**Exercise description:** In full and without alteration, print the entries that follow.

**Exercise material:**
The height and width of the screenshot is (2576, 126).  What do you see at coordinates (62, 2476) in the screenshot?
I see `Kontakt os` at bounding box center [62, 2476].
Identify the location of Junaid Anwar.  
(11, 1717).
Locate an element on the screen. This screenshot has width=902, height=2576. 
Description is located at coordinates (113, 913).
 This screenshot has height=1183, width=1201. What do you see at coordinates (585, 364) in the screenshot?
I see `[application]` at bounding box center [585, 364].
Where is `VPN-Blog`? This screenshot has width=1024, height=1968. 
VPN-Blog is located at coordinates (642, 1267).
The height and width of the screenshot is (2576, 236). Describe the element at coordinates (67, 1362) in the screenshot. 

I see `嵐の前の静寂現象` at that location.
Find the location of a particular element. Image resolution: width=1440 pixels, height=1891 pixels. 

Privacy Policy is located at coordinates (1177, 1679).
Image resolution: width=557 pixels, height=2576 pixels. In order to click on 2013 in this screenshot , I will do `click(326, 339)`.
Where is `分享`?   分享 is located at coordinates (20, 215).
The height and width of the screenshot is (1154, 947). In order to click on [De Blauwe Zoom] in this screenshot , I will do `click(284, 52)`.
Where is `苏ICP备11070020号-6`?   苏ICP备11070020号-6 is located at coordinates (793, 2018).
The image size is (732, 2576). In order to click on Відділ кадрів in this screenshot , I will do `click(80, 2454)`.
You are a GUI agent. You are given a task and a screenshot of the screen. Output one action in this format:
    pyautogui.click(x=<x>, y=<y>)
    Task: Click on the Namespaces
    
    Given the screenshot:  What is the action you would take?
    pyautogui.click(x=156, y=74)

**Exercise output:**
The height and width of the screenshot is (2576, 126).  What do you see at coordinates (62, 2476) in the screenshot?
I see `Kontakt os` at bounding box center [62, 2476].
Identify the location of Junaid Anwar.  
(11, 1717).
Locate an element on the screen. This screenshot has width=902, height=2576. 
Description is located at coordinates (113, 913).
 This screenshot has height=1183, width=1201. What do you see at coordinates (585, 364) in the screenshot?
I see `[application]` at bounding box center [585, 364].
Where is `VPN-Blog`? This screenshot has width=1024, height=1968. 
VPN-Blog is located at coordinates (642, 1267).
The height and width of the screenshot is (2576, 236). Describe the element at coordinates (67, 1362) in the screenshot. 

I see `嵐の前の静寂現象` at that location.
Find the location of a particular element. Image resolution: width=1440 pixels, height=1891 pixels. 

Privacy Policy is located at coordinates (1177, 1679).
Image resolution: width=557 pixels, height=2576 pixels. In order to click on 2013 in this screenshot , I will do `click(326, 339)`.
Where is `分享`?   分享 is located at coordinates (20, 215).
The height and width of the screenshot is (1154, 947). In order to click on [De Blauwe Zoom] in this screenshot , I will do `click(284, 52)`.
Where is `苏ICP备11070020号-6`?   苏ICP备11070020号-6 is located at coordinates (793, 2018).
The image size is (732, 2576). In order to click on Відділ кадрів in this screenshot , I will do `click(80, 2454)`.
You are a GUI agent. You are given a task and a screenshot of the screen. Output one action in this format:
    pyautogui.click(x=<x>, y=<y>)
    Task: Click on the Namespaces
    
    Given the screenshot:  What is the action you would take?
    pyautogui.click(x=156, y=74)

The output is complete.